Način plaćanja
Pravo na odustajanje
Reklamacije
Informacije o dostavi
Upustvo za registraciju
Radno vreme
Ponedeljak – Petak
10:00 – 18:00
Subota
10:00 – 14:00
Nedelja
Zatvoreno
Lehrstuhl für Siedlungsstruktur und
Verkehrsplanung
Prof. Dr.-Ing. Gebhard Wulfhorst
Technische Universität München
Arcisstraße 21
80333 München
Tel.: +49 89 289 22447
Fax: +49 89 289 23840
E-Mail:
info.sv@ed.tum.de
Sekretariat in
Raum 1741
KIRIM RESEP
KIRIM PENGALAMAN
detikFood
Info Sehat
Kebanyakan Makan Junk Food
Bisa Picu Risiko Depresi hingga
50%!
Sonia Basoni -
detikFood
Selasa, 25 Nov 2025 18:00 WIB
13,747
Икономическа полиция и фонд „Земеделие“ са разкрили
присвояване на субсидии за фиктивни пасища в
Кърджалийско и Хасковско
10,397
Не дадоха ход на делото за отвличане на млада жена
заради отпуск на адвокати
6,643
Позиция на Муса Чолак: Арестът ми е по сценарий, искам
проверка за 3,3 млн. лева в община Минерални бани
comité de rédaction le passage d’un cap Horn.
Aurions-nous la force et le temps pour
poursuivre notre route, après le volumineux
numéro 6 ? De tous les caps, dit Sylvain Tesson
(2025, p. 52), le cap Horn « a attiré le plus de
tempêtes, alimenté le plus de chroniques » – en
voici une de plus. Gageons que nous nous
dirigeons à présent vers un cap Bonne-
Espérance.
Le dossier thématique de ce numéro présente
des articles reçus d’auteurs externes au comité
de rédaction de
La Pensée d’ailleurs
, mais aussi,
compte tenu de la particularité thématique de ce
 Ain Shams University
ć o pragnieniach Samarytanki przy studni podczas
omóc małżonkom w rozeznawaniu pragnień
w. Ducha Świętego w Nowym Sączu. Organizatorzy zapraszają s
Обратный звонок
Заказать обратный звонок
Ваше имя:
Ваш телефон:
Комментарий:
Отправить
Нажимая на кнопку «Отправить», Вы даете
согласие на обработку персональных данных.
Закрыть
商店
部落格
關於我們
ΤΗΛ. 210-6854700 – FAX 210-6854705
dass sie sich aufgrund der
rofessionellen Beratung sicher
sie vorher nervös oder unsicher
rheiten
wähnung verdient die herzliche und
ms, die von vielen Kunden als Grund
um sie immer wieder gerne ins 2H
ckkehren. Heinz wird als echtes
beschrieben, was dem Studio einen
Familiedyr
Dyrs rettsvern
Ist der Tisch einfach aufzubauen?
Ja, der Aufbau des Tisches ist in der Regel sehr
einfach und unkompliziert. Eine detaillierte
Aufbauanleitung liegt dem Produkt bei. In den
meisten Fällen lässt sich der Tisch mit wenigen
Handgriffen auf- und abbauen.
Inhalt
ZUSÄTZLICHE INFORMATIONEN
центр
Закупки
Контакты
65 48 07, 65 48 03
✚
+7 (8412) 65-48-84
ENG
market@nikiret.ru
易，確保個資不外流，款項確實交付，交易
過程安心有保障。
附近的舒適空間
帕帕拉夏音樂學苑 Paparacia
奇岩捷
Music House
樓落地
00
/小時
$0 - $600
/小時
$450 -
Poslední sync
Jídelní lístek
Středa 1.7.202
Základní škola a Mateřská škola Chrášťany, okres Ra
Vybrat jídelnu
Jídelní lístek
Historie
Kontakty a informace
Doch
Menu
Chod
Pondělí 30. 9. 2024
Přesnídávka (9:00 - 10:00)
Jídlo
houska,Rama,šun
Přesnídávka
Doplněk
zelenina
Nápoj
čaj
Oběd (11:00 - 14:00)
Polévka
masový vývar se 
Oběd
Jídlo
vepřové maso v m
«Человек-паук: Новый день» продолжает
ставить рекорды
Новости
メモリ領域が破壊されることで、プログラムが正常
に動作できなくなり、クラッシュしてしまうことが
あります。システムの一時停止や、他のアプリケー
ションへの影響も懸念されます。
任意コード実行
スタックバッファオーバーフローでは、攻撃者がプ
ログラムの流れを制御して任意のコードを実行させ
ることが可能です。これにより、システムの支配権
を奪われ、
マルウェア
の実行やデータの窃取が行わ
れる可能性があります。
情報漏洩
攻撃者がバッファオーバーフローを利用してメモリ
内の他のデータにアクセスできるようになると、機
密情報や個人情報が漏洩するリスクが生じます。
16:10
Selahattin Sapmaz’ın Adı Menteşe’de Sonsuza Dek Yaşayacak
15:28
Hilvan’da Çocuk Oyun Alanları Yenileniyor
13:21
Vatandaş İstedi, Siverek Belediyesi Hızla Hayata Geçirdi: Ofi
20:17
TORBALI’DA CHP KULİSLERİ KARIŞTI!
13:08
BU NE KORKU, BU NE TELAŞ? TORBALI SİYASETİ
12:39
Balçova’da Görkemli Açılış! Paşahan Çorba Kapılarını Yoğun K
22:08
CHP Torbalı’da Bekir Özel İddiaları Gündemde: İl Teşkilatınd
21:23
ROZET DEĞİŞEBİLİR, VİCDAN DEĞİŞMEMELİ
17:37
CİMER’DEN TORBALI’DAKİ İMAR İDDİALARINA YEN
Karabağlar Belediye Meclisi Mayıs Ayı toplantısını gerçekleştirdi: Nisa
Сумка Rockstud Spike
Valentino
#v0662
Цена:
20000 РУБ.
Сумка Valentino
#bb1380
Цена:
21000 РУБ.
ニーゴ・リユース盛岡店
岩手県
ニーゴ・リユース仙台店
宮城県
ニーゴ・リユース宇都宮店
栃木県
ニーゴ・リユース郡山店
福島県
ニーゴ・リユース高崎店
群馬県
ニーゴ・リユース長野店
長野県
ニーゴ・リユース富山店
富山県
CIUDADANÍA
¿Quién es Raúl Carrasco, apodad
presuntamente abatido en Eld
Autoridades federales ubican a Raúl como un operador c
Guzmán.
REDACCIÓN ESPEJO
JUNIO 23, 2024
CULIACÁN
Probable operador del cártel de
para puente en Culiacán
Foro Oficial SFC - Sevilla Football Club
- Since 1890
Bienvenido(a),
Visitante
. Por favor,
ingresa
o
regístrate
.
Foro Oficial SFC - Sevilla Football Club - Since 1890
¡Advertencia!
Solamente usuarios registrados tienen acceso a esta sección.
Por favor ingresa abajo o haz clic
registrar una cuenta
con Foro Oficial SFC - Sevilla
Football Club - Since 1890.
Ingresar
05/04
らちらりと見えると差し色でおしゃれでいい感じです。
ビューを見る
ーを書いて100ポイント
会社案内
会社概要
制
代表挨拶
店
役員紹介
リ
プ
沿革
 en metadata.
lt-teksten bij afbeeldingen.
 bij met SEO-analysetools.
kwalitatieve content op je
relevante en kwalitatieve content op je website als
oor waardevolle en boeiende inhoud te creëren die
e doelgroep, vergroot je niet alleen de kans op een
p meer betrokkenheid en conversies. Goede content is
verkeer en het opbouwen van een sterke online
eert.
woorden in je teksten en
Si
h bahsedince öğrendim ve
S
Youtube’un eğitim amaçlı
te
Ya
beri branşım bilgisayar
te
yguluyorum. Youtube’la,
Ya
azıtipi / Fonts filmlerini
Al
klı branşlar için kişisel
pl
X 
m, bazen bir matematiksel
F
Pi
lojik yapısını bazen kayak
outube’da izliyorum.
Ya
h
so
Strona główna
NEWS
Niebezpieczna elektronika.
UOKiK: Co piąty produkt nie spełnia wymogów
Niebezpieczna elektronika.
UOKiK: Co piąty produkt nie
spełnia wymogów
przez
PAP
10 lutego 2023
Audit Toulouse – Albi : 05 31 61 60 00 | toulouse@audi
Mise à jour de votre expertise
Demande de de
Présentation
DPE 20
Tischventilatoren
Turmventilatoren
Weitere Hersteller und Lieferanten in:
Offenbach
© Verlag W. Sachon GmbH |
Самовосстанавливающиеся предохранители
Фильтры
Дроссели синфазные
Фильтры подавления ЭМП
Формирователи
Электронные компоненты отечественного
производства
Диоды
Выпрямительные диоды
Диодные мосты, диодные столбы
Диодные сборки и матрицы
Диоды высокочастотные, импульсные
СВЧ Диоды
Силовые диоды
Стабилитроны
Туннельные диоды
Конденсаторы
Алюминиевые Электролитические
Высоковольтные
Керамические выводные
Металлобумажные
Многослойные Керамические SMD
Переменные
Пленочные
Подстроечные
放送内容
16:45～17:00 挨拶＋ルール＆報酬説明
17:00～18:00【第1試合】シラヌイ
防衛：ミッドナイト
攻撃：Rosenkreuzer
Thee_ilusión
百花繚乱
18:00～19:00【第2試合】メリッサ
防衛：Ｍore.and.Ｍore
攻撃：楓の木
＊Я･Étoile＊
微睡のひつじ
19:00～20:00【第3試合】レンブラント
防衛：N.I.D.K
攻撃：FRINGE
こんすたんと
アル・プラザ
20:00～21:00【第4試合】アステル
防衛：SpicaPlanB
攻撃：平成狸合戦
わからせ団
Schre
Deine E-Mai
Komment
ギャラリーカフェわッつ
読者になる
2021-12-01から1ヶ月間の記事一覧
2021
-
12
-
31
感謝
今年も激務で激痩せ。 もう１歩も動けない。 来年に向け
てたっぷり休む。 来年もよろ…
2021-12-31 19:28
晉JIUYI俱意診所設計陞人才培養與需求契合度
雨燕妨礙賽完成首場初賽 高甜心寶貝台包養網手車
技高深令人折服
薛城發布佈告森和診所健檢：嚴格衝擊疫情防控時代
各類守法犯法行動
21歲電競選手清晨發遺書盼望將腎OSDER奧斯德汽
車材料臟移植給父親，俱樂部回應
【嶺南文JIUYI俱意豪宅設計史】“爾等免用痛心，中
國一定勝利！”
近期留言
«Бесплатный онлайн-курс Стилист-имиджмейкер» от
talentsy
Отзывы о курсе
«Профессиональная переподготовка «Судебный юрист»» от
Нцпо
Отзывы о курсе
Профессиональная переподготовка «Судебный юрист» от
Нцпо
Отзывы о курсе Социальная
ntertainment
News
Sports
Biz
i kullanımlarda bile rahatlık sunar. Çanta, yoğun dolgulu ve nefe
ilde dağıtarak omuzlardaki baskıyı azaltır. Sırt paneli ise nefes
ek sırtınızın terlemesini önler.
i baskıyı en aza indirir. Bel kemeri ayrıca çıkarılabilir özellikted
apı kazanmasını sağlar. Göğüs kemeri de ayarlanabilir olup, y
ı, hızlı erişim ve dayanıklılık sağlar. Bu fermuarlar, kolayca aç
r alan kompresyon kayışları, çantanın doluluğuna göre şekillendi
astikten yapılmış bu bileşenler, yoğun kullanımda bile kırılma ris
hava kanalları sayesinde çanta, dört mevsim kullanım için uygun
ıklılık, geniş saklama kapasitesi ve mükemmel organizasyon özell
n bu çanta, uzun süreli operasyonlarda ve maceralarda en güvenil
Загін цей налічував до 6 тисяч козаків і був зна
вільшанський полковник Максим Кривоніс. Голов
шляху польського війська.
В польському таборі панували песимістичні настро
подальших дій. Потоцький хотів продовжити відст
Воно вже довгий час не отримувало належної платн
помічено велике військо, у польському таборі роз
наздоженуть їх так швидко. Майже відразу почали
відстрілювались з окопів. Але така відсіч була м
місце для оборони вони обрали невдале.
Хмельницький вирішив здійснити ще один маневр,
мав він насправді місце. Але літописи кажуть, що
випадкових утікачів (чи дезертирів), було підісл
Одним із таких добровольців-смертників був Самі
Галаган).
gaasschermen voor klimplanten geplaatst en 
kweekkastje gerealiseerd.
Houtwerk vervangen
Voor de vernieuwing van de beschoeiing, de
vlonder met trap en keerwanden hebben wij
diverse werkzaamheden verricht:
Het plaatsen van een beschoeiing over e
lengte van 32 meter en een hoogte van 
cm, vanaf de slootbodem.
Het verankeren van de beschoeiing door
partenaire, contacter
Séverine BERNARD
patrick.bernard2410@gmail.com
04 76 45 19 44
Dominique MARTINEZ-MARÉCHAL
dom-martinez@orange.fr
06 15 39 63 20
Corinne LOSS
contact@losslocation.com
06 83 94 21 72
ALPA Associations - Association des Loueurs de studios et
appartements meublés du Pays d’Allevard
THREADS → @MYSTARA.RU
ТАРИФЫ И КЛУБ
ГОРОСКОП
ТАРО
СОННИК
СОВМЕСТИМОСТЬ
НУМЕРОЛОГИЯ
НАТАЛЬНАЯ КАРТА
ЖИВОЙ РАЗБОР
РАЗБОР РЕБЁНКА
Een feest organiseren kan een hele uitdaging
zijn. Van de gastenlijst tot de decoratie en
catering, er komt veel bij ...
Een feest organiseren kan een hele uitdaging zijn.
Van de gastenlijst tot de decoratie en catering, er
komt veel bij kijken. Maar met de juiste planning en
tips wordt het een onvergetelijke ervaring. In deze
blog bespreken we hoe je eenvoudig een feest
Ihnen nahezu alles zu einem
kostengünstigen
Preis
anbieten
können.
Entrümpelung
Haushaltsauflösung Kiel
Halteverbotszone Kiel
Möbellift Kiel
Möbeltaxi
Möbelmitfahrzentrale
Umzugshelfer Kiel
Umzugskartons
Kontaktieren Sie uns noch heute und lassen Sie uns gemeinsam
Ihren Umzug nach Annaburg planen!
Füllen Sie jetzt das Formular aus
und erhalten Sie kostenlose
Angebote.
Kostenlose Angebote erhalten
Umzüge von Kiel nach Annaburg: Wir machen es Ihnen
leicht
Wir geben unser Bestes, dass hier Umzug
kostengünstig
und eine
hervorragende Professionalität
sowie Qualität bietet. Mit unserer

------------------------------------

Pick out every line above that contains the word "için" and copy it.

> WRITTEN SOLUTION
klı branşlar için kişisel
hava kanalları sayesinde çanta, dört mevsim kullanım için uygun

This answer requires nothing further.